Este encumbramiento de la materia en el asiento de conductor –y como único tripulante– del carro evolutivo del universo parecería orillar a la religión a una animadversión, en diametral oposición al saber dominante: suya la trinchera de la metafísica y el espíritu. Resulta sorprendente, en contra de esta aparente dicotomía, la obra del sacerdote jesuíta y paleontólogo Pierre Teilhard de Chardin (1881-1955). Por una parte la inclinación de Teilhard de Chardin a abrazar la teoría de la evolución –si bien dentro de una visión mística y escatológica–, algo que en su momento fue inédito dentro del catolicismo; por otra parte su intensa pasión por la materia –redimida como la madre de la vida y la energía cósmica–, tan condenada por prominentes miembros de la Iglesia, quienes históricamente vieron en la materia (y en lo femenino y receptivo) solamente la carne de la tentación, de los impulsos más bajos, vehículo inferior y corruptible del alma. De la obra de Teilhard de Chardin podemos empezar a dilucidar una síntesis de la ciencia y la religión, de la materia y el espíritu, convergiendo en el vector de la evolución.
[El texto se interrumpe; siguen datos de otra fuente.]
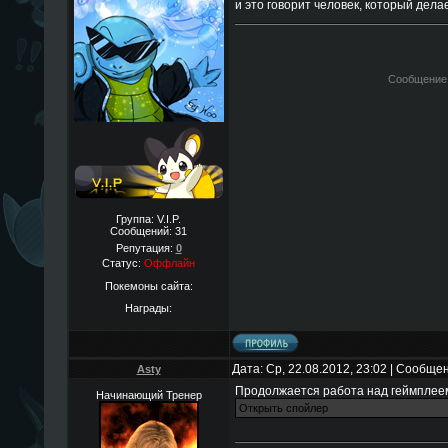
и это говорит человек, который дел
Сообщение
Группа: V.I.P.
Сообщений:
31
Репутация:
0
Статус:
Оффлайн
Покемоны сайта:
Награды:
Дата: Ср, 22.08.2012, 23:02 | Сообще
Asty
Продолжается работа над геймплеем.
Начинающий Тренер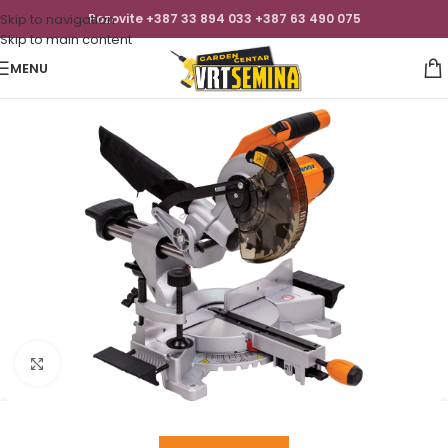
Skip to navigation
Pozovite +387 33 894 033 +387 63 490 075
Skip to main content
MENU
Click to enlarge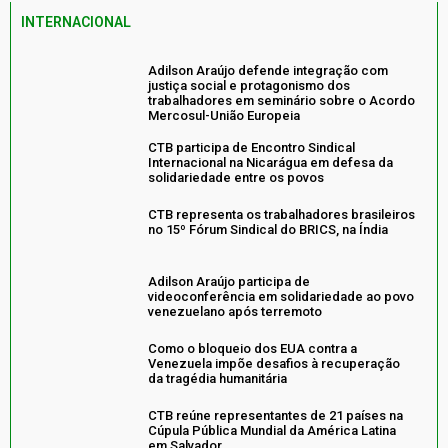
INTERNACIONAL
Adilson Araújo defende integração com
justiça social e protagonismo dos
trabalhadores em seminário sobre o Acordo
Mercosul-União Europeia
CTB participa de Encontro Sindical
Internacional na Nicarágua em defesa da
solidariedade entre os povos
CTB representa os trabalhadores brasileiros
no 15º Fórum Sindical do BRICS, na Índia
Adilson Araújo participa de
videoconferência em solidariedade ao povo
venezuelano após terremoto
Como o bloqueio dos EUA contra a
Venezuela impõe desafios à recuperação
da tragédia humanitária
CTB reúne representantes de 21 países na
Cúpula Pública Mundial da América Latina
em Salvador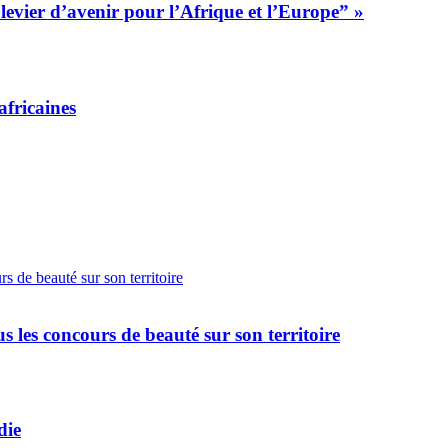
 levier d’avenir pour l’Afrique et l’Europe” »
africaines
 les concours de beauté sur son territoire
die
En su libro El Corazón de la Materia, Teilhard de Chardin hace un recuento de su propia evolución místico-filosófica. El padre Teilhard cuenta: “No tenía ciertamente más de seis o siete años, cuando comencé a sentirme atraído por la Materia, o más precisamente, por algo que ‘brillaba’ en el corazón de la Materia”. Ese brillo enigmático para Teilhard de Chardin se manifestó primero en los metales, en la solidez del hierro y la transparencia del cuarzo y otros minerales. Estos metales que llevan consigo su evolución –desde el horno de las estrellas hasta los mantos terrestres– se vuelven “esencia concentrada”, ”un sentido de plentitud” y “consistencia”, la condensación del polvo universal, una piedra que era un microcosmos del planeta, un bloque de hierro que insinúa al filósofo siempre el oro futuro. Iniciaba una seducción geológica que en su solidez contenía oculta –por revelarse– la conciencia espiritual. La piedra, la carne, la materia llameaba con un destino preclaro: convertirse toda ella en una esfera de inteligencia: la noósfera (su teoría culminante y por la cual el padre Teilhard se ha vuelto favorito de personajes como Kevin Kelly de Wired y otros promotores del Internet y el transhumanismo).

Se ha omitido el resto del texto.